The chamber said it will engage African ministers, regulators and industry leaders in the coming weeks to seek binding commitments to inclusive hiring and equal opportunity. Where those commitments are absent, Ayuk said the AEC will exercise its lawful right to protest and may call on African governments and private sector actors to withhold participation from non-compliant events and organisations.

The chamber also used the statements to reinforce its broader defence of oil and gas development as essential to Africa’s economic future, pushing back against what it described as anti-fossil fuel pressure from Western activists. Ayuk argued that oil and gas revenues fund the schools, roads and universities that underpin African development and that the continent cannot afford to adopt energy restriction policies that weaken economies and destroy jobs.

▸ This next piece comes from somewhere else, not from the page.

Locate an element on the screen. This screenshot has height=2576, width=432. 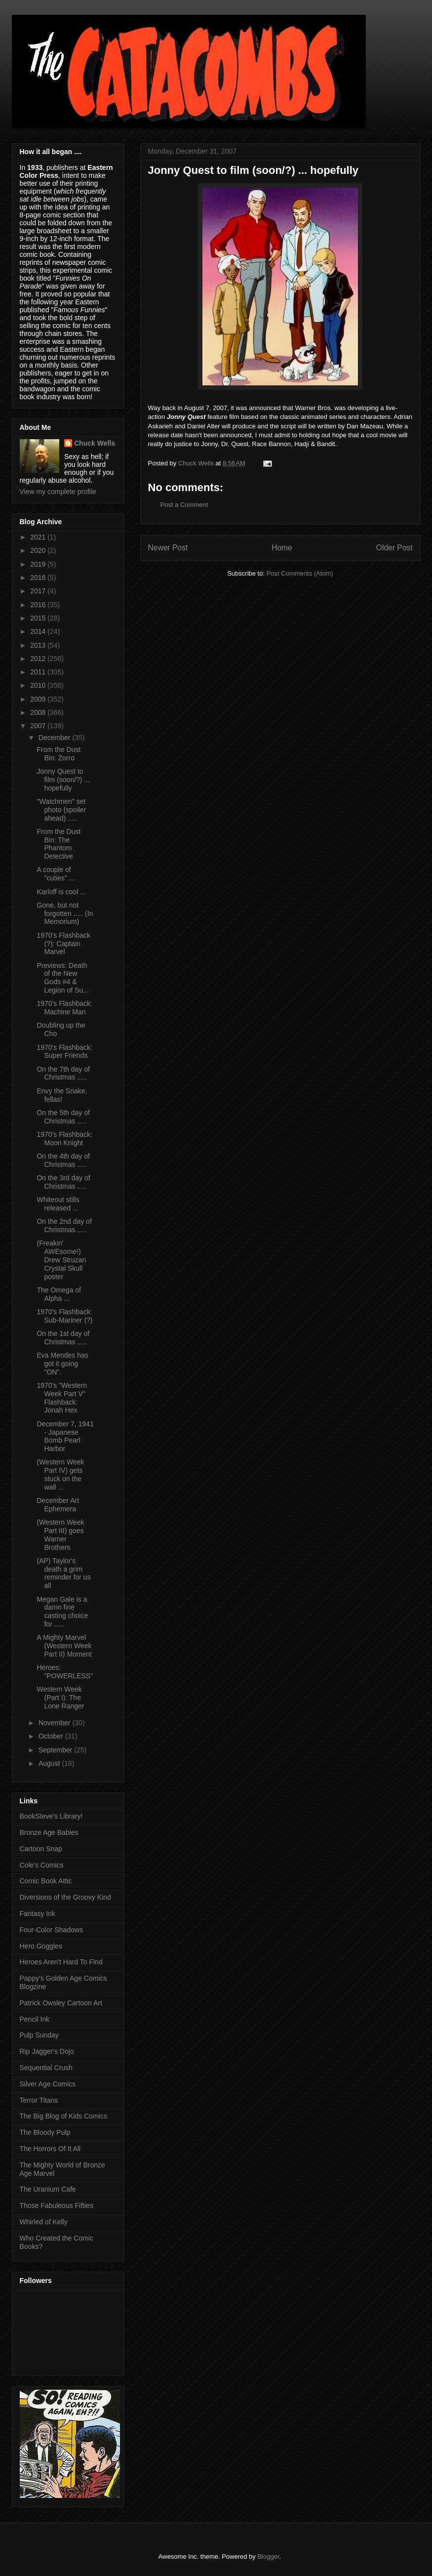 Fantasy Ink is located at coordinates (37, 1913).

The AEC cited the rise of African-led energy companies including Seplat Energy, Oando, Etu Energias, First E&P, ND Western and Renaissance Energy as evidence that local content policies, when implemented effectively, produce globally competitive African leadership within the sector. The chamber described these companies as having been built from careers developed inside major international oil companies and global service firms, and said the same pathways must remain open and actively cultivated.

For Ghana, the AEC’s advocacy carries direct relevance. The Petroleum Commission Ghana is named in the statement as an institution that must continue to prioritise African participation. Ghana’s upstream sector, which encompasses the Jubilee, TEN and Sankofa offshore fields operated by a consortium including Tullow Oil, Aker Energy, GNPC and others, is subject to local content regulations requiring minimum Ghanaian participation in all sector activities.

The AEC’s intervention arrives as African nations collectively push for greater resource sovereignty and value retention in their extractive sectors. President Mahama’s commitment at the 39th African Union (AU) Summit last week to ban raw mineral and unprocessed cocoa exports by 2030 reflects the same underlying tension between foreign commercial interest and African ownership that the AEC is confronting in the energy events sector.